Of course, Mormons claim otherwise (Talmage, pp. 283-293). I once even heard a Mormon proclaim there are “tons” of archeological evidence for the Book of Mormon. So who should be believed?
What About the Archeological Evidence?
How can these claims be verified? Why not consult a non-partisan source with the qualifications to speak on archeological discoveries? Two such organizations can be easily contacted. Write to the National Museum of Natural History (Smithsonian Institute, Washington, DC 20560) or the National Geographic Society (Washington, DC 20036) and ask for their statements on the Book of Mormon and the Bible.
The statement from the National Geographic Society states:
I referred your inquiry to Dr. George Stuart, the Society’s staff archaeologist. He told me he knows of no archeological evidence that verifies the history of the early people of the Americas as presented in the Book of Mormon. Although many Mormon sources claim that the Book of Mormon has been substantiated by archeological findings, THIS CLAIM HAS NOT BEEN VERIFIED SCIENTIFICALLY (emphasis added).
The Smithsonian Institute writes, “The Smithsonian Institute has never used the Book of Mormon in any way as a scientific guide. Smithsonian archaeologists see no direct connection between the archeology of the New World and the subject matter of the book.”
The document then has seven paragraphs explaining why this is so. But what about the Bible?
The National Geographic Society states:
But archaeologists do indeed find the Bible a valuable reference tool, and have used it many times for geographic relationships, old names, and relative chronologies. On the enclosed list, you will find many articles concerning discoveries verifying events discussed in the Bible (note: more than thirty articles are listed).

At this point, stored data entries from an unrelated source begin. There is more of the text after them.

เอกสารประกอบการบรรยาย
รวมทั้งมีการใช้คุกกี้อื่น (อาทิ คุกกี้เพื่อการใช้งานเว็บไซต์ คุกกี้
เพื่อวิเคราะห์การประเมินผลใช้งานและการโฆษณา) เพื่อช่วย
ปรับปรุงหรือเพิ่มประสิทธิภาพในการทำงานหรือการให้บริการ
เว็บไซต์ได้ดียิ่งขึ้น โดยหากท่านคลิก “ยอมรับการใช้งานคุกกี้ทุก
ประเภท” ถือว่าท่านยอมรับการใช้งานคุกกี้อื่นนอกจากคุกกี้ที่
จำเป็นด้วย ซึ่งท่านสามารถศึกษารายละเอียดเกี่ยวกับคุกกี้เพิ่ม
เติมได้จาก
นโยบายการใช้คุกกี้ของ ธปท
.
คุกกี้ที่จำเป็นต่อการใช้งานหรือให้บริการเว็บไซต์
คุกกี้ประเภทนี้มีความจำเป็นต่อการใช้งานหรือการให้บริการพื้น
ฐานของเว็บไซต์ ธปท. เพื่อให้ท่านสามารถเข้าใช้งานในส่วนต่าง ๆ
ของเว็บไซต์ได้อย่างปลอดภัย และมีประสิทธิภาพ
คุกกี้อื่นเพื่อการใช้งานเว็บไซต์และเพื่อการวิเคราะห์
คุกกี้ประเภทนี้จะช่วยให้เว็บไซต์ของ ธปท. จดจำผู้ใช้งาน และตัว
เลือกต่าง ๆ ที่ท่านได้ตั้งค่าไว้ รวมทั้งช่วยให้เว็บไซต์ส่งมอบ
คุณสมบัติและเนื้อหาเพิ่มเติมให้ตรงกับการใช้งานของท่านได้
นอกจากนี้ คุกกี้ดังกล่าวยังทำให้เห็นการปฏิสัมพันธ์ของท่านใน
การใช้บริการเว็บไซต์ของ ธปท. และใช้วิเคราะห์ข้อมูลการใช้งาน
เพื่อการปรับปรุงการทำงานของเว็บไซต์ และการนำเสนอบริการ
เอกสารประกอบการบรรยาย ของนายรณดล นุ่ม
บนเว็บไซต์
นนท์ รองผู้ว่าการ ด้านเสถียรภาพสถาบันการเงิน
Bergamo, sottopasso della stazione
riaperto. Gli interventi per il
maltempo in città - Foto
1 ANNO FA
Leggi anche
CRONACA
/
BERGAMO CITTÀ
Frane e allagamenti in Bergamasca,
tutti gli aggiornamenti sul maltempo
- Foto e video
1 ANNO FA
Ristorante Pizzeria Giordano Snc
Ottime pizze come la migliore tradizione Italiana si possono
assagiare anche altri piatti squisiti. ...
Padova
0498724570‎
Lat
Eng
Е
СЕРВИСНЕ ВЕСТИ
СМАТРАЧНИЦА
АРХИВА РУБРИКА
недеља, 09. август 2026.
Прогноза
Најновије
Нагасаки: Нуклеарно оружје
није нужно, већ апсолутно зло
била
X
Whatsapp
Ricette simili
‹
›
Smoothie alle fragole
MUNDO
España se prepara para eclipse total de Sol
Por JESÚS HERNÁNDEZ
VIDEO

The Smithsonian Institute acknowledges:
…much of the Bible, in particular the historical books of the old testament, are as accurate historical documents as any that we have from antiquity and are in fact more accurate than many of the Egyptian, Mesopotamian, or Greek histories. These Biblical works can and are used as are other ancient documents in archeological works.
Qualifiers and Conclusion
Neither the National Geographic Society nor the Smithsonian Institute believe the Bible is inerrant (without error). Other portions of their statements make this clear. Furthermore, a belief in the inerrancy of the Bible is an article of faith. It could never be proved empirically as sufficient archeological evidence could never be discovered to verify every event in the Bible. However, the above quoted portions of their statements do show that these two secular institutions do see a major difference between the reliability of the Bible versus the Book of Mormon.
They both clearly teach there is NO historical validity to the Book of Mormon. As such, the Book of Mormon’s claim to be the Word of God is disqualified. Since the stories it tells are not genuine, then why would anyone trust what it has to say about God, salvation, and other spiritual topics?

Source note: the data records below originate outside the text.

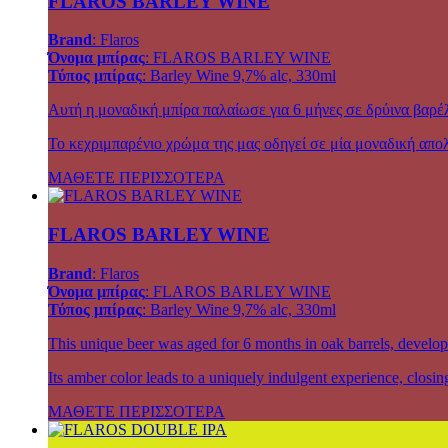
FLAROS BARLEY WINE
Brand
: Flaros
Όνομα μπίρας
: FLAROS BARLEY WINE
Τύπος μπίρας
: Barley Wine 9,7% alc, 330ml
Αυτή η μοναδική μπίρα παλαίωσε για 6 μήνες σε δρύινα βαρέλ
Το κεχριμπαρένιο χρώμα της μας οδηγεί σε μία μοναδική απολα
ΜΑΘΕΤΕ ΠΕΡΙΣΣΟΤΕΡΑ
FLAROS BARLEY WINE
Brand
: Flaros
Όνομα μπίρας
: FLAROS BARLEY WINE
Τύπος μπίρας
: Barley Wine 9,7% alc, 330ml
This unique beer was aged for 6 months in oak barrels, developi
Its amber color leads to a uniquely indulgent experience, closin
ΜΑΘΕΤΕ ΠΕΡΙΣΣΟΤΕΡΑ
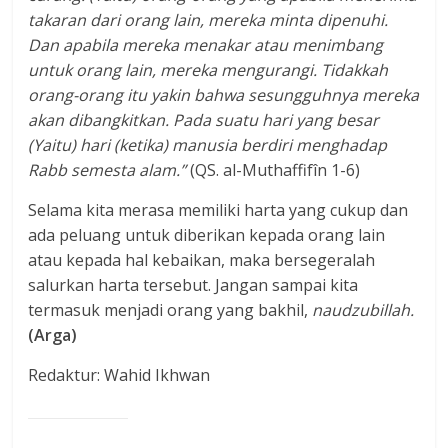
takaran dari orang lain, mereka minta dipenuhi.
Dan apabila mereka menakar atau menimbang
untuk orang lain, mereka mengurangi. Tidakkah
orang-orang itu yakin bahwa sesungguhnya mereka
akan dibangkitkan. Pada suatu hari yang besar
(Yaitu) hari (ketika) manusia berdiri menghadap
Rabb semesta alam.”
(QS. al-Muthaffifîn 1-6)
Selama kita merasa memiliki harta yang cukup dan
ada peluang untuk diberikan kepada orang lain
atau kepada hal kebaikan, maka bersegeralah
salurkan harta tersebut. Jangan sampai kita
termasuk menjadi orang yang bakhil,
naudzubillah.
(Arga)
Redaktur: Wahid Ikhwan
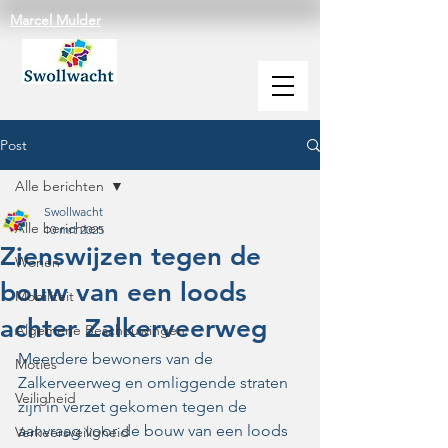
Marcel Mulder
Post
Alle berichten
Swollwacht
Alle berichten
10 mrt 2025
Zienswijzen tegen de
Wonen
bouw van een loods
Mobiliteit
achter Zalkerveerweg
Algemene Beschouwingen
Meerdere bewoners van de 
Moties
Zalkerveerweg en omliggende straten 
Veiligheid
zijn in verzet gekomen tegen de 
aanvraag voor de bouw van een loods 
Verkeersveiligheid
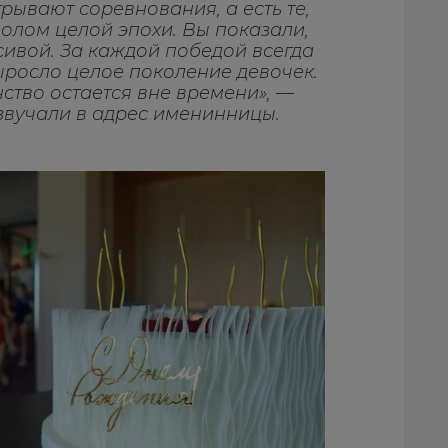
рывают соревнования, а есть те,
олом целой эпохи. Вы показали,
сивой. За каждой победой всегда
выросло целое поколение девочек.
нство остается вне времени», —
звучали в адрес именинницы.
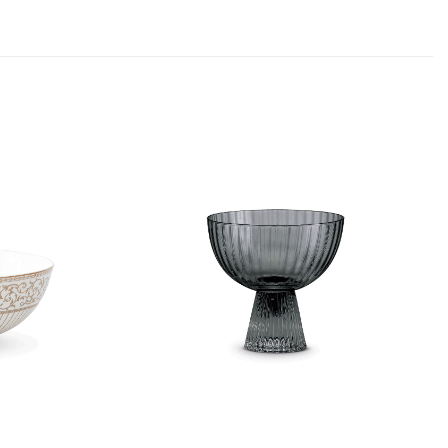
Aggiungi
Aggiungi
alla lista
alla lista
dei
dei
desideri
desideri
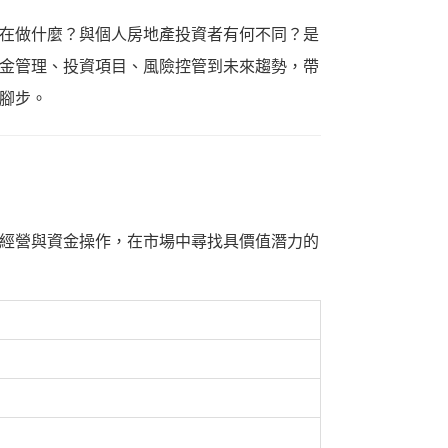
在做什麼？與個人房地產投資者有何不同？是
金管理、投資項目、風險控管到未來趨勢，帶
腳步。
經營與資金操作，在市場中尋找具價值潛力的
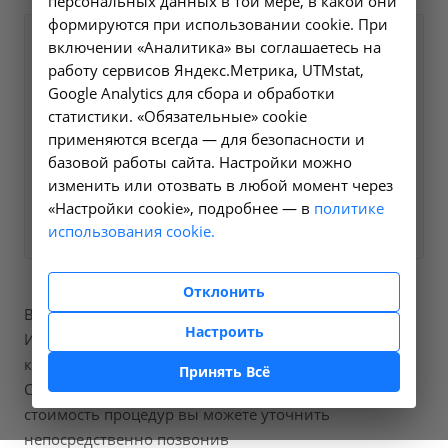
персональных данных в той мере, в какой они
формируются при использовании cookie. При
Оформите заявку на сайте,
включении «Аналитика» вы соглашаетесь на
1810 ₽
работу сервисов Яндекс.Метрика, UTMstat,
мы свяжемся с вами в
Google Analytics для сбора и обработки
ближайшее время и ответим
статистики. «Обязательные» cookie
на все интересующие
применяются всегда — для безопасности и
вопросы.
базовой работы сайта. Настройки можно
изменить или отозвать в любой момент через
«Настройки cookie», подробнее — в
Заказать услугу
политике
использования cookie.
Отклонить
В нашей больнице вы можете пройти процедуры
Настроить
Исследование уровня антимюллерова гормона в
крови, код по справочнику A09.05.225.
Принять Всё
Стоимость составит от 1810 рублей, точную
стоимость процедур вы можете уточнить
непосредственно позвонив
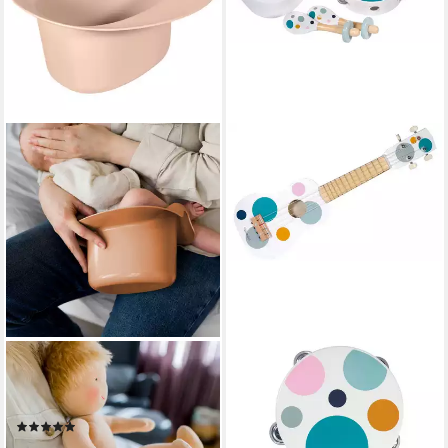
KINDSGUT
KINDSGUT
Toilettentrainer
Spielzeug-Musikinstrument,
Abhaltetöpfchen, (1-tlg)
(Set, 4 tlg),
(1)
Musikinstrumenten-Set,Spiel-
17,99 €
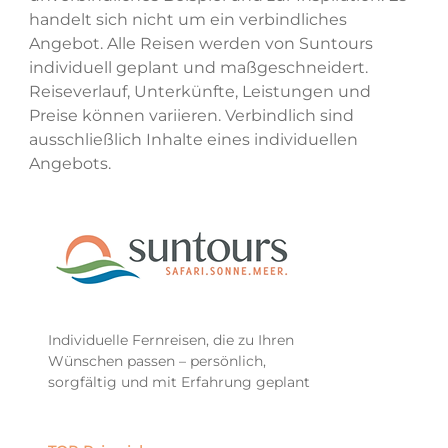
handelt sich nicht um ein verbindliches
Angebot. Alle Reisen werden von Suntours
individuell geplant und maßgeschneidert.
Reiseverlauf, Unterkünfte, Leistungen und
Preise können variieren. Verbindlich sind
ausschließlich Inhalte eines individuellen
Angebots.
Individuelle Fernreisen, die zu Ihren
Wünschen passen – persönlich,
sorgfältig und mit Erfahrung geplant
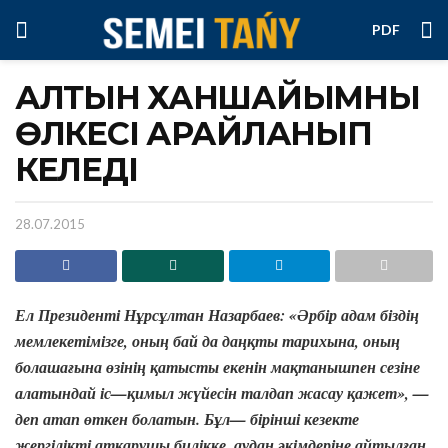
PDF
АЛТЫН ХАНШАЙЫМНЫҢ
ӨЛКЕСІ АРАЙЛАНЫП
КЕЛЕДІ
28.07.2015
Ел
Президенті
Нұрсұлтан
Назарбаев
: «
Әрбір
адам
біздің
мемлекетімізге
,
оның
бай
да
даңқты
тарихына
,
оның
болашағына
өзінің
қатысты
екенін
мақтанышпен
сезіне
алатындай
іс
—
қимыл
жүйесін
талдап
жасау
қажет
», —
деп
атап
өткен
болатын
.
Бұл
—
бірінші
кезекте
жергілікті
атқарушы
билікке
,
аудан
әкімдеріне
айтылған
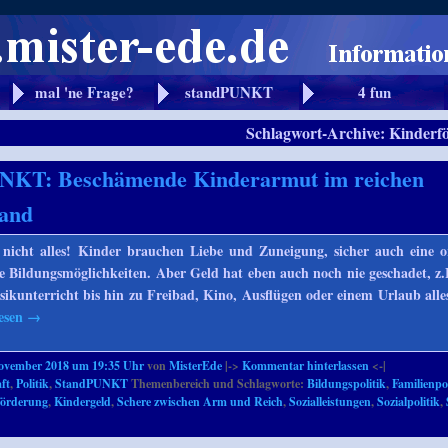
mal 'ne Frage?
standPUNKT
4 fun
Schlagwort-Archive:
Kinderf
NKT: Beschämende Kinderarmut im reichen
land
 nicht alles! Kinder brauchen Liebe und Zuneigung, sicher auch eine o
 Bildungsmöglichkeiten. Aber Geld hat eben auch noch nie geschadet, z
ikunterricht bis hin zu Freibad, Kino, Ausflügen oder einem Urlaub alle
lesen
→
November 2018 um 19:35 Uhr
von
MisterEde
|->
Kommentar hinterlassen
<-|
ft
,
Politik
,
StandPUNKT
Themenbereich und Schlagworte:
Bildungspolitik
,
Familienpol
förderung
,
Kindergeld
,
Schere zwischen Arm und Reich
,
Sozialleistungen
,
Sozialpolitik
,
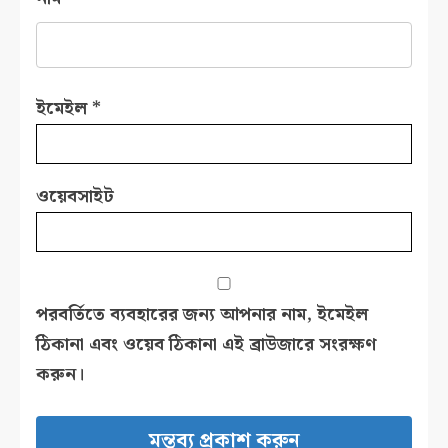
ইমেইল
*
ওয়েবসাইট
পরবর্তিতে ব্যবহারের জন্য আপনার নাম, ইমেইল
ঠিকানা এবং ওয়েব ঠিকানা এই ব্রাউজারে সংরক্ষণ
করুন।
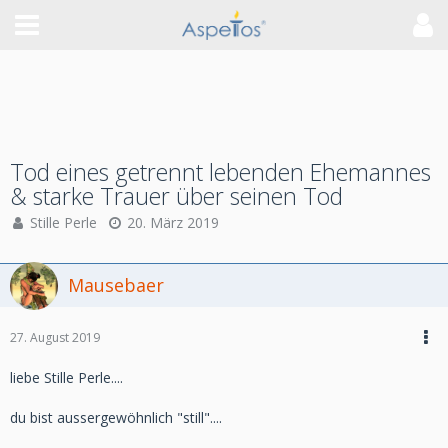
Tod eines getrennt lebenden Ehemannes
& starke Trauer über seinen Tod
Stille Perle
20. März 2019
Mausebaer
27. August 2019
liebe Stille Perle....
du bist aussergewöhnlich "still"....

On the other hand, the Bible can be demonstrated to be a generally reliable historical document. But this does not then necessarily mean its spiritual claims are true. It does, however, leave its claim to be the Word of God a possibility.
As the Smithsonian Institute states:
Even Biblical history is edited history; events were chosen to illustrate the central theme of the Bible . . . It is therefore not possible to try to “prove” the Bible by means of its historical or scientific accuracy. The only “proof” to which it can be subjected is this: Does it correctly portray the God-human relationship?